A protocol was set up to study the pharmacokinetics of cyclosporine A after both a single oral and an intravenous dose. The study was included in the pretransplantation routines and the data used to calculate individual dose recommendations to be utilized at the time of the transplantation. This arrangement held such promise of direct benefit to both the patient and the transplant physicians that all eligible children could be recruited without difficulty.
The entire procedure was, in fact, perceived by the transplant physicians as so valuable that it was continued after the original investigation was finished. The individual pharmacokinetic study has became standard procedure for all children scheduled to undergo renal or heart transplantation at our hospital. The pediatric transplantations in our country are handled by a single center, making all patients available for recruitment, and at present 115 have undergone such a study.
Controlled Clinical Trial of a Bronchodilator + Antitussive Combination (Unpublished)
On the initiative of a pharmaceutics company, we set up an efficacy study of a bronchodilator + antitussive combination in the treatment of acute cough in children. The aim was to compare the efficacy of an evening dose of either active drug or placebo during the child's sleep. The efficacy variables were reduction of cough frequency and intensity, and time of undisturbed sleep. Sophisticated equipment using filtered acoustic signals and movements on a static charge sensitive bed was used. All the equipment was stationed either outside the bed or under the ordinary mattress. The recordings were made on two consecutive nights at home. A study nurse set up the equipment on both evenings. The family had to administer the drug in the evening, and the child had to sleep in his or her own bed. The present acute respiratory tract infection was treated by the same investigator, and the families were given access to her mobile phone number for consultations.

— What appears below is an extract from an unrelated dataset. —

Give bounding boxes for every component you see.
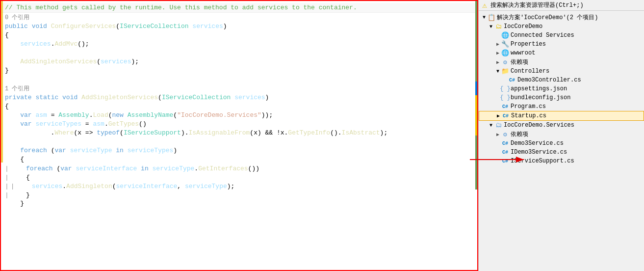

Children were recruited from the outpatient department of one hospital and with advertisement directed to the GPs in the Helsinki area. Enrollment proceeded slowly. Small adjustments to the inclusion criteria were made and verbal and oral reminders to colleagues issued. Direct advertisement targeting parents was added in the form of circulars distributed to well-baby clinics in the area. Finally, the minimum recruitment target of 30 patients was met. The study proved inconclusive, primarily because of unreliability of the monitoring equipment in the home setting.
Recruitment was problematic, although the symptom was very common, and we had invested considerable effort to make the study as easy as possible for the child and family. The requirement of a relatively stable phase of cough (minimum 3 days) in the inclusion criteria and exclusion of any child suspected of having airway hyperreactivity was partly responsible. The limited benefit the child and family conceivably could obtain from participation compared with all the inconvenience probably was one of the primary reasons for the low interest.
Optimal Drug Treatment of Recurrent Headaches and Migraine in Children3–5
Ambulatory headache clinics were set up in three Greater Helsinki area (900 000 inhabitants, ∼170 000 younger than age 15 years) hospitals especially for this study. The investigator cared for all pediatric patients suffering from headache referred either to the hospitals or from within the hospitals. A run-in period was used to verify that the patients were eligible, suffered migraine or migraine-like disorder and did not have a satisfactory treatment already, and filled inclusion criteria such as sufficient frequency of attacks and ability to perform evaluation of pain severity at home as required. Eligible children filling inclusion criteria were recruited to one of three clinical trials at a time. If a satisfactory treatment was not found, the child could enter the next trial, if the inclusion criteria still were met. In the trials, a single attack of migraine was treated at home with oral ibuprofen or acetaminophen, nasal dihydroergotamine, or oral sumatriptan in a double-blind, randomized crossover design and with placebo control. The enrollment of patients (Fig 1) met our expectations reasonably well. The good overall efficacy of the drugs of the first study, ibuprofen and acetaminophen, led to slower-than-expected enrollment in the later trials.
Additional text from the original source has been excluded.